- _Directions for this task_
Would you mind restating all of the records word for word, skipping the pictures?

- _Raw data_
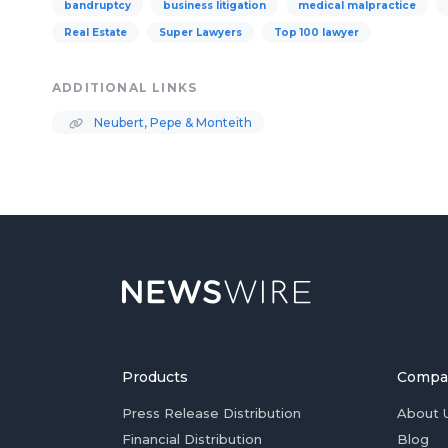
bandruptcy
business litigation
medical malpractice
Real Estate
Super Lawyers
Top 100 lawyer
ADDITIONAL LINKS
Neubert, Pepe & Monteith
Products
Compa
Press Release Distribution
About 
Financial Distribution
Blog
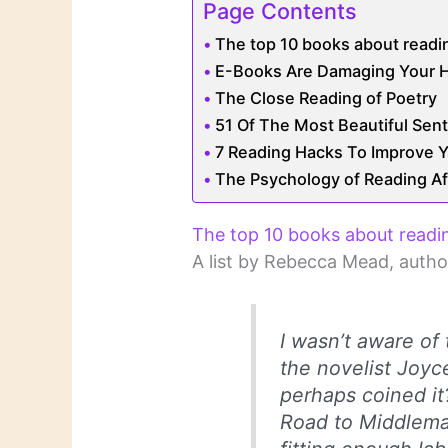
Page Contents
The top 10 books about readi
E-Books Are Damaging Your H
The Close Reading of Poetry
51 Of The Most Beautiful Sent
7 Reading Hacks To Improve Yo
The Psychology of Reading A
The top 10 books about readi
A list by Rebecca Mead, autho
I wasn’t aware of 
the novelist Joyce
perhaps coined it
Road to Middlemarc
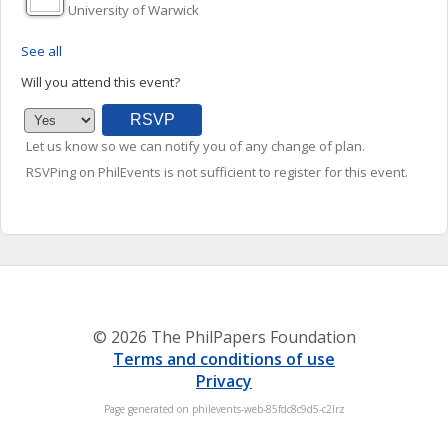
University of Warwick
See all
Will you attend this event?
Let us know so we can notify you of any change of plan.
RSVPing on PhilEvents is not sufficient to register for this event.
© 2026 The PhilPapers Foundation
Terms and conditions of use
Privacy
Page generated on philevents-web-85fdc8c9d5-c2lrz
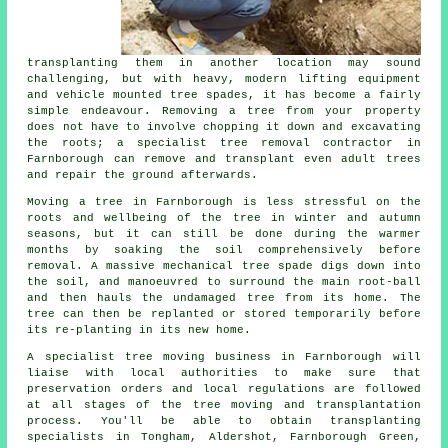
transplanting them in another location may sound
challenging, but with heavy, modern lifting equipment
and vehicle mounted tree spades, it has become a fairly
simple endeavour. Removing a tree from your property
does not have to involve chopping it down and excavating
the roots; a specialist tree removal contractor in
Farnborough can remove and transplant even adult trees
and repair the ground afterwards.
Moving a tree in Farnborough is less stressful on the
roots and wellbeing of the tree in winter and autumn
seasons, but it can still be done during the warmer
months by soaking the soil comprehensively before
removal. A massive mechanical tree spade digs down into
the soil, and manoeuvred to surround the main root-ball
and then hauls the undamaged tree from its home. The
tree can then be replanted or stored temporarily before
its re-planting in its new home.
A specialist tree moving business in Farnborough will
liaise with local authorities to make sure that
preservation orders and local regulations are followed
at all stages of the tree moving and transplantation
process. You'll be able to obtain transplanting
specialists in Tongham, Aldershot, Farnborough Green,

- _Solution for this problem_
bandruptcy
business litigation
medical malpractice
Real Estate
Super Lawyers
Top 100 lawyer
ADDITIONAL LINKS
Neubert, Pepe & Monteith
Products
Compa
Press Release Distribution
About 
Financial Distribution
Blog
Page Contents
The top 10 books about readi
E-Books Are Damaging Your H
The Close Reading of Poetry
51 Of The Most Beautiful Sent
7 Reading Hacks To Improve Yo
The Psychology of Reading A
The top 10 books about readi
A list by Rebecca Mead, autho
I wasn’t aware of 
the novelist Joyce
perhaps coined it
Road to Middlemarc
University of Warwick
See all
Will you attend this event?
Let us know so we can notify you of any change of plan.
RSVPing on PhilEvents is not sufficient to register for this event.
© 2026 The PhilPapers Foundation
Terms and conditions of use
Privacy
Page generated on philevents-web-85fdc8c9d5-c2lrz
transplanting them in another location may sound
challenging, but with heavy, modern lifting equipment
and vehicle mounted tree spades, it has become a fairly
simple endeavour. Removing a tree from your property
does not have to involve chopping it down and excavating
the roots; a specialist tree removal contractor in
Farnborough can remove and transplant even adult trees
and repair the ground afterwards.
Moving a tree in Farnborough is less stressful on the
roots and wellbeing of the tree in winter and autumn
seasons, but it can still be done during the warmer
months by soaking the soil comprehensively before
removal. A massive mechanical tree spade digs down into
the soil, and manoeuvred to surround the main root-ball
and then hauls the undamaged tree from its home. The
tree can then be replanted or stored temporarily before
its re-planting in its new home.
A specialist tree moving business in Farnborough will
liaise with local authorities to make sure that
preservation orders and local regulations are followed
at all stages of the tree moving and transplantation
process. You'll be able to obtain transplanting
specialists in Tongham, Aldershot, Farnborough Green,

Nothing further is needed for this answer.